In order to migrate data to or from Google Workspace, it is necessary to configure the tenant to provide the necessary permissions. This document describes the creation of a key that will be used by Migrate to access your Google Workspace data.
Authentication and Permissions to Access Google Workspace
A Service Account needs to be created with the correct scopes for the data access and an associated P12 or JSON key. This account is entered in the endpoint configuration, and the P12 or JSON key file is uploaded into CloudM Migrate.
The whole process can be performed via a PowerShell script or by following the Manual Process.
Install the Google Cloud SDK
- Download and install the Google Cloud CLI.
- Run PowerShell as Administrator and initialize the Google Cloud SDK with
- Enter 1 to choose
Re-initialize this configuration [default] with new settings
- Enter 2 to choose
Log in with a new accountand log in with a Super Admin account.
- Select Allow to give the SDK permissions to access the Super Admin account. The website will close and return to the PowerShell instance.
- Enter Y to create a new project.
- Enter a Project Name between 6-30 in all lowercase letters.
Create the Key
- Right-click and save the GCP Configuration script to a working directory.
- Execute the script in PowerShell as Administrator.
- You’ll be prompted to enter a Project ID which is the Project Name created previously.
- You’ll be prompted to enter a Service Account ID, which is a new account that will be created and used in GCP. The Service Account ID must between 6-30 in all lowercase letters.
- You’ll be prompted to enter the Scope; choose one of the following:
- All - Recommended for Google to Google
- Standard (default)
- You’ll be prompted for the key type; enter P12 or JSON.

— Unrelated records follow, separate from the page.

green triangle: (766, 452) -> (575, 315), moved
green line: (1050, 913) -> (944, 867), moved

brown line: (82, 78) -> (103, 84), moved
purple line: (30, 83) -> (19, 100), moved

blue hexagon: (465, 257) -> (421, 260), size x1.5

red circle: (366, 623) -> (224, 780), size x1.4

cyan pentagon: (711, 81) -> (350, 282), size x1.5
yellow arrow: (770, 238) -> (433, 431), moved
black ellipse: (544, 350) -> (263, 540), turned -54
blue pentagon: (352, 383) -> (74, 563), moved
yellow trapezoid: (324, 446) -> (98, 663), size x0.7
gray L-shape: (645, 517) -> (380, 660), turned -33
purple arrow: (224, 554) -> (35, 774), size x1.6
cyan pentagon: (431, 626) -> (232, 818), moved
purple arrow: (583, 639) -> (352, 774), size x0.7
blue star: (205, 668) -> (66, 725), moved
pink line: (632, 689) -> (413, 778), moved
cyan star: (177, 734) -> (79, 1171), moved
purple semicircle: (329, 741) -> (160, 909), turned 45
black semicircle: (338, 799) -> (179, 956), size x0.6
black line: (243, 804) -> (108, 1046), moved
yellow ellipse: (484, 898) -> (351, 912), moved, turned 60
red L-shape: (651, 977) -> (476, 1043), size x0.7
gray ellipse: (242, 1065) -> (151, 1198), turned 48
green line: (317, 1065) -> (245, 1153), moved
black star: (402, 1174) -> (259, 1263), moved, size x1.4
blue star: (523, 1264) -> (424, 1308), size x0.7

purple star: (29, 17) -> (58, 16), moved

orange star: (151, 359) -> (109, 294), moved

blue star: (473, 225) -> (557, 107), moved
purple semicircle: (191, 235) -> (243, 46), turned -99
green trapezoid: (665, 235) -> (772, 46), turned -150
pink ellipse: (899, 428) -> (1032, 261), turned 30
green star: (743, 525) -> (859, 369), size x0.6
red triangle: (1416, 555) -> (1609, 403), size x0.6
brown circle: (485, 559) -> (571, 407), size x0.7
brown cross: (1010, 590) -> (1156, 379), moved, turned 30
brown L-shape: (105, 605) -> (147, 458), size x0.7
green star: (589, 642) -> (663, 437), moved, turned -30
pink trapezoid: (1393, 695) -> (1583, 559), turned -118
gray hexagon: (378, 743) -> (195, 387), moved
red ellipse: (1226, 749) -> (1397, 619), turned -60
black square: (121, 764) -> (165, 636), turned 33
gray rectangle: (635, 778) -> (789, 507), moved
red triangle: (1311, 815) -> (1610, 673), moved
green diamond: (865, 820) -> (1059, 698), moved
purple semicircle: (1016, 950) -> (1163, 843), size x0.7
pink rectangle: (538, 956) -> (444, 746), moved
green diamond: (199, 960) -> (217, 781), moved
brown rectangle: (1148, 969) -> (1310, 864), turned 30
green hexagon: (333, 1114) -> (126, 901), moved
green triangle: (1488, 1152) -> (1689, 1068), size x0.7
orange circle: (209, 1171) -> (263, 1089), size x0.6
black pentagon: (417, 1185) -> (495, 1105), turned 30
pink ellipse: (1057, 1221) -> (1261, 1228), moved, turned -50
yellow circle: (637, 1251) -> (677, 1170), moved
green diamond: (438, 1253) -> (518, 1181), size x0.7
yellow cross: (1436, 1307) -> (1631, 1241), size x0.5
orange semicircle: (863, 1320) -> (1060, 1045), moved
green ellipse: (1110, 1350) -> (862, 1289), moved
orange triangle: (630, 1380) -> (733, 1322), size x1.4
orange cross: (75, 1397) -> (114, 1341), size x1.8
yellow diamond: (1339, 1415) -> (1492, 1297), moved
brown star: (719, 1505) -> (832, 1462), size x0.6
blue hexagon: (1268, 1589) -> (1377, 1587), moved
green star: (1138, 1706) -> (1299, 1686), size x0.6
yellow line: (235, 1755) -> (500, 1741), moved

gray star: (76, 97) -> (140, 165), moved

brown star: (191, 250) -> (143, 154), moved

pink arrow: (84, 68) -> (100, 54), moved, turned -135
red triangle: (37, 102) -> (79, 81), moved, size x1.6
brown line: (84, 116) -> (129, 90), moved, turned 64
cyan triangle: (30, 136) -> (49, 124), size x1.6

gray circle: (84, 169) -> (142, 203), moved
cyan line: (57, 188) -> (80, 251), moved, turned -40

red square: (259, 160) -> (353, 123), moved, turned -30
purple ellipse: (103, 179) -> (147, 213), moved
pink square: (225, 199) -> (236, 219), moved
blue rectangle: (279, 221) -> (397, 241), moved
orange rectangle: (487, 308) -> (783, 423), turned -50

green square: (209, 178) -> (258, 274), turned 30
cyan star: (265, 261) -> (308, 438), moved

- You’ll be prompted to continue the process by navigating to a URL to Configure OAuth Consent. Do not close PowerShell.
- On the OAuth consent page, set the User Type to Internal and select Create.
- Set the App name to CloudM Migrate, and add a User Support email and a Developer Contact email address.
- Navigate to Security > API Controls > Domain-wide Delegation page, and select Add New.
- The PowerShell script will output the ClientID and OAuth Scopes to copy and paste in the Add New dialog.
- Select Authorize.
- You can now add the Service Account email to CloudM Migrate.
- The P12 or JSON Access key will be located under C:\CloudM\GCPConfig and can be uploaded into CloudM Migrate.